● PROMPT: Transcribe all records verbatim.

Segment Start: THE INPUT

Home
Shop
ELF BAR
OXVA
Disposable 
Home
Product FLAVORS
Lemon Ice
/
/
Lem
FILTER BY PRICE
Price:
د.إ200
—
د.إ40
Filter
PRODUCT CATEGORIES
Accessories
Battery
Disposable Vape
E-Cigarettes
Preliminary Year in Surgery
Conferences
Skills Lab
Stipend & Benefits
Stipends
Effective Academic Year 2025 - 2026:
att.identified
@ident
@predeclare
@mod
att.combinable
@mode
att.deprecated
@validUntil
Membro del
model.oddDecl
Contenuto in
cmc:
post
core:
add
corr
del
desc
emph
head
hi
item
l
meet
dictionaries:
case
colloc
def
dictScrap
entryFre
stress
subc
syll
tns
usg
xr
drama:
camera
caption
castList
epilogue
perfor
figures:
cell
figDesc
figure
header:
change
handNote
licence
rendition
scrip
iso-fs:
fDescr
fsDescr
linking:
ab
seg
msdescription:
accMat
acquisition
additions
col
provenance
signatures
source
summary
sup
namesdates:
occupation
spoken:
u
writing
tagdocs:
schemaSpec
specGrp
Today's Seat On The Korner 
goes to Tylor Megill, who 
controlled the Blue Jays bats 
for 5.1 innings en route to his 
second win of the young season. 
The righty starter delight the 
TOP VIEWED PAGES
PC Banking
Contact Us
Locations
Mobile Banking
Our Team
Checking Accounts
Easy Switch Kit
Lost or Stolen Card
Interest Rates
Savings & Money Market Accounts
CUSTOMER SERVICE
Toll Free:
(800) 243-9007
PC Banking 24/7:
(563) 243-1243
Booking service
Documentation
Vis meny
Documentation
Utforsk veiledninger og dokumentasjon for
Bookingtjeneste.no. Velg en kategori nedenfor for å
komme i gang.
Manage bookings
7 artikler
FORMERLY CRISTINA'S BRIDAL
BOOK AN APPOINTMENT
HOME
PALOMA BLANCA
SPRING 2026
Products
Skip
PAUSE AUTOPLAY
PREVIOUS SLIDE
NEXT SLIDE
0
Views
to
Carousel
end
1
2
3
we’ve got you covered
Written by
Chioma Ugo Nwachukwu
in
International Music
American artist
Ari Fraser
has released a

Segment End: THE INPUT

● EXERCISE RESPONSE:
Home
Shop
ELF BAR
OXVA
Disposable 
Home
Product FLAVORS
Lemon Ice
/
/
Lem
FILTER BY PRICE
Price:
د.إ200
—
د.إ40
Filter
PRODUCT CATEGORIES
Accessories
Battery
Disposable Vape
E-Cigarettes
Preliminary Year in Surgery
Conferences
Skills Lab
Stipend & Benefits
Stipends
Effective Academic Year 2025 - 2026:
att.identified
@ident
@predeclare
@mod
att.combinable
@mode
att.deprecated
@validUntil
Membro del
model.oddDecl
Contenuto in
cmc:
post
core:
add
corr
del
desc
emph
head
hi
item
l
meet
dictionaries:
case
colloc
def
dictScrap
entryFre
stress
subc
syll
tns
usg
xr
drama:
camera
caption
castList
epilogue
perfor
figures:
cell
figDesc
figure
header:
change
handNote
licence
rendition
scrip
iso-fs:
fDescr
fsDescr
linking:
ab
seg
msdescription:
accMat
acquisition
additions
col
provenance
signatures
source
summary
sup
namesdates:
occupation
spoken:
u
writing
tagdocs:
schemaSpec
specGrp
Today's Seat On The Korner 
goes to Tylor Megill, who 
controlled the Blue Jays bats 
for 5.1 innings en route to his 
second win of the young season. 
The righty starter delight the 
TOP VIEWED PAGES
PC Banking
Contact Us
Locations
Mobile Banking
Our Team
Checking Accounts
Easy Switch Kit
Lost or Stolen Card
Interest Rates
Savings & Money Market Accounts
CUSTOMER SERVICE
Toll Free:
(800) 243-9007
PC Banking 24/7:
(563) 243-1243
Booking service
Documentation
Vis meny
Documentation
Utforsk veiledninger og dokumentasjon for
Bookingtjeneste.no. Velg en kategori nedenfor for å
komme i gang.
Manage bookings
7 artikler
FORMERLY CRISTINA'S BRIDAL
BOOK AN APPOINTMENT
HOME
PALOMA BLANCA
SPRING 2026
Products
Skip
PAUSE AUTOPLAY
PREVIOUS SLIDE
NEXT SLIDE
0
Views
to
Carousel
end
1
2
3
we’ve got you covered
Written by
Chioma Ugo Nwachukwu
in
International Music
American artist
Ari Fraser
has released a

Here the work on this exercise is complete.